Work order:
Which lines of the data contain the string "Agriculture"? Copy every one of them.

Task data:
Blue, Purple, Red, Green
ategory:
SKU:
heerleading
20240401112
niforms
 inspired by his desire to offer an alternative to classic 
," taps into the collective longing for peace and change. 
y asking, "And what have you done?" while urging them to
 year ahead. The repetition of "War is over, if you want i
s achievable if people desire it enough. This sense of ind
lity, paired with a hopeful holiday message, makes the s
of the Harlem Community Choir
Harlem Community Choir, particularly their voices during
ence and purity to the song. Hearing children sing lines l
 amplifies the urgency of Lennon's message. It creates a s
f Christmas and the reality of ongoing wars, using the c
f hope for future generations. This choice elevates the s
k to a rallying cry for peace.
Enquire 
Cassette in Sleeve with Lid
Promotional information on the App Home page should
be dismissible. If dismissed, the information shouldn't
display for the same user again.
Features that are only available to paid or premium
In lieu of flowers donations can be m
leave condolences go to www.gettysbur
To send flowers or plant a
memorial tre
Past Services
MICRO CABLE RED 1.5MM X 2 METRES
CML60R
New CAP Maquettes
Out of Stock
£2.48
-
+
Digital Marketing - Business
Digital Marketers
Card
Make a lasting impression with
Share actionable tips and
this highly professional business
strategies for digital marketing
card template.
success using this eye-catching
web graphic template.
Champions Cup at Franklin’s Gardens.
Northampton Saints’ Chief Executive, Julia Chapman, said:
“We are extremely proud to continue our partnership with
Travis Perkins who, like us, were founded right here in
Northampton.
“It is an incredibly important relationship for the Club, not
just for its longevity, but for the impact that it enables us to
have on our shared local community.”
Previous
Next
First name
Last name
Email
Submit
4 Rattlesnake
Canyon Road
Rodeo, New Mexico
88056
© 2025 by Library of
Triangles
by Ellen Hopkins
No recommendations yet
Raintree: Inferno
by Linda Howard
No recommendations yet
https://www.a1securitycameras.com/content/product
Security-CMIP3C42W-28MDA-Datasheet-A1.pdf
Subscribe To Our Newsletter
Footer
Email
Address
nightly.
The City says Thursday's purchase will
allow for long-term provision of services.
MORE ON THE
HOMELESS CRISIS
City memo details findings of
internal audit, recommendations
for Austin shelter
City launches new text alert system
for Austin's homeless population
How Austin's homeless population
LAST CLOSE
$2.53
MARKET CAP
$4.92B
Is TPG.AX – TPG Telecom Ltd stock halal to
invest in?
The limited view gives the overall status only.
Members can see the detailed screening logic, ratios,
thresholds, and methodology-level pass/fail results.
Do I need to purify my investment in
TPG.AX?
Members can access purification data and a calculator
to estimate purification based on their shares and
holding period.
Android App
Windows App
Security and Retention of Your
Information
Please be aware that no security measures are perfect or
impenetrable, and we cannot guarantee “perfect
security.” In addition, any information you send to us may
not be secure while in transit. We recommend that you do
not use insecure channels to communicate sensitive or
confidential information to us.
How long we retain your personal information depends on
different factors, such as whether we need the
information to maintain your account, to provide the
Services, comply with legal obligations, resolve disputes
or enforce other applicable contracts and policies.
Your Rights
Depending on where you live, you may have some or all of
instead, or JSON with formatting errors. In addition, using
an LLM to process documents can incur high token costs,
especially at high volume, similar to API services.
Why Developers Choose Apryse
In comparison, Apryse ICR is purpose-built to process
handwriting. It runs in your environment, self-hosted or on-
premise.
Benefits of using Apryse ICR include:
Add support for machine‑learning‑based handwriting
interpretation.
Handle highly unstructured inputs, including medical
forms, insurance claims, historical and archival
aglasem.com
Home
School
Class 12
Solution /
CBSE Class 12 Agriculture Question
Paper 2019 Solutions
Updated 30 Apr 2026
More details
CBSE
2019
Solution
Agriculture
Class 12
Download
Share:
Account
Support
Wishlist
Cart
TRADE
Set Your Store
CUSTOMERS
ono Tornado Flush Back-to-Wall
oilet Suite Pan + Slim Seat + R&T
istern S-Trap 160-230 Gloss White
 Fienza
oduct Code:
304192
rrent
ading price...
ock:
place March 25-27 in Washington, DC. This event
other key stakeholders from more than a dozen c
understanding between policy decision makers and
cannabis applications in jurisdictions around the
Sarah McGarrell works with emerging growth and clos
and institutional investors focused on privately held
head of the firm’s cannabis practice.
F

Answer to this task:
CBSE Class 12 Agriculture Question
Agriculture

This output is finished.